• [Work to complete] Would you reproduce, word for word, only the lines running from the top of the data through the line containing "Palma Tower, 11th Floor Jl. TB", and none of the pictures?

(Data shown begins)

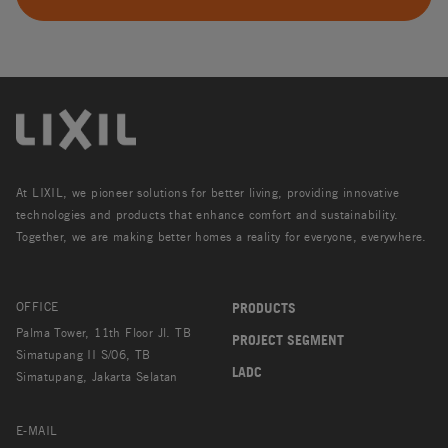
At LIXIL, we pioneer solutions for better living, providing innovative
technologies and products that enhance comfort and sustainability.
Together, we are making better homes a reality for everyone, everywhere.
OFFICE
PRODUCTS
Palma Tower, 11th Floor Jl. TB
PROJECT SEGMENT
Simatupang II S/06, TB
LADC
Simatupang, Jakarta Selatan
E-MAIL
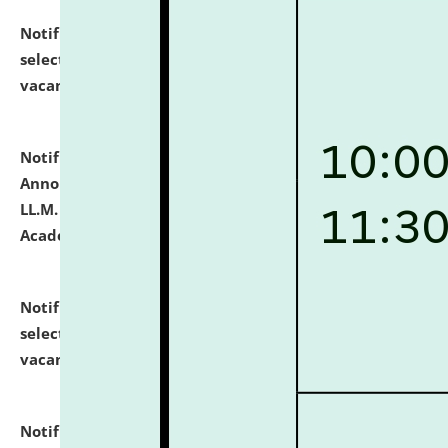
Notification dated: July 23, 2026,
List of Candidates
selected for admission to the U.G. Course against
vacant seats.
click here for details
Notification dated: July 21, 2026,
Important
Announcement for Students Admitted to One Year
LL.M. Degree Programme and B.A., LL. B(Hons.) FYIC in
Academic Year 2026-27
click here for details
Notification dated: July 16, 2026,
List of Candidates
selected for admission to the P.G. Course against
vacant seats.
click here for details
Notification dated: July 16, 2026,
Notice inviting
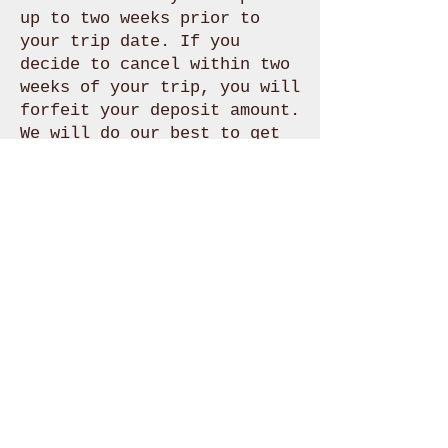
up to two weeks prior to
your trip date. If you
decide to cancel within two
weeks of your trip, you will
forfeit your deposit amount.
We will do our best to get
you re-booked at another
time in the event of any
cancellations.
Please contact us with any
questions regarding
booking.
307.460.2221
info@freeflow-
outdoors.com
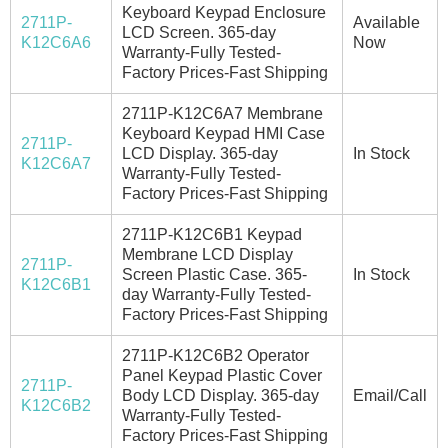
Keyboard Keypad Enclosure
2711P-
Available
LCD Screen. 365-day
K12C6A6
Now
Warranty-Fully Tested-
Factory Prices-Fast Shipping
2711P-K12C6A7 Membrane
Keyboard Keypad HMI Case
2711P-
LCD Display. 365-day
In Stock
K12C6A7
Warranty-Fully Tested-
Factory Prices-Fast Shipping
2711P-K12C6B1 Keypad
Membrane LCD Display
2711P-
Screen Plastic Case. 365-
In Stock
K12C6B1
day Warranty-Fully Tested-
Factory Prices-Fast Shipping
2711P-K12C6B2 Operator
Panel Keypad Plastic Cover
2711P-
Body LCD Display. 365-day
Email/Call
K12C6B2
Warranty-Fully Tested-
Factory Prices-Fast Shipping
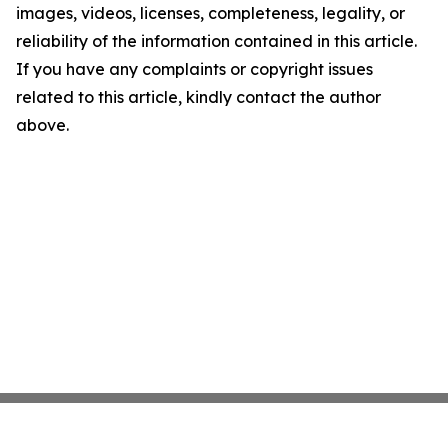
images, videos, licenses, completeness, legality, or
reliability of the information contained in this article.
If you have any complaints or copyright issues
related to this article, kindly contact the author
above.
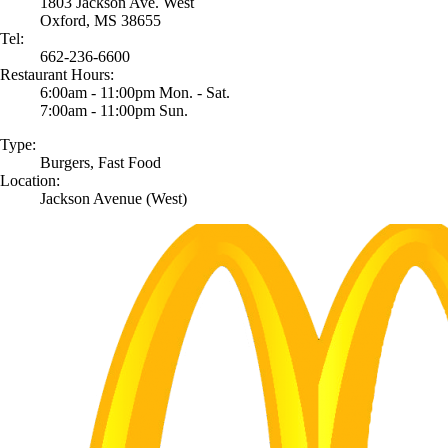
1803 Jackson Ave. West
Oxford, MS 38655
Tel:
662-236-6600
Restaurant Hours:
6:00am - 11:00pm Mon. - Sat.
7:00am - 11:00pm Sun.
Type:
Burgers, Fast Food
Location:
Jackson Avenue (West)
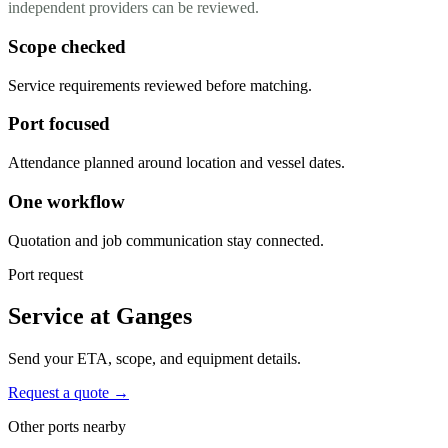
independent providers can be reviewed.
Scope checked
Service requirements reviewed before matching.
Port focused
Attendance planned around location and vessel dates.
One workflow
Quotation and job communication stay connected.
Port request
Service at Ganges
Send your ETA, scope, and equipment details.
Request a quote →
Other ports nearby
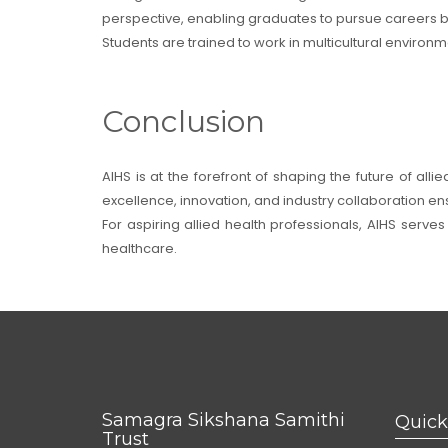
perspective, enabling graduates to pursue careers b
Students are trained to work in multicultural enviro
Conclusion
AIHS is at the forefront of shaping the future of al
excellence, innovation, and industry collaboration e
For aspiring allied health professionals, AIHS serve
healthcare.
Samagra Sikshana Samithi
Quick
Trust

(Data shown ends)

• [Output for this task]
At LIXIL, we pioneer solutions for better living, providing innovative
technologies and products that enhance comfort and sustainability.
Together, we are making better homes a reality for everyone, everywhere.
OFFICE
PRODUCTS
Palma Tower, 11th Floor Jl. TB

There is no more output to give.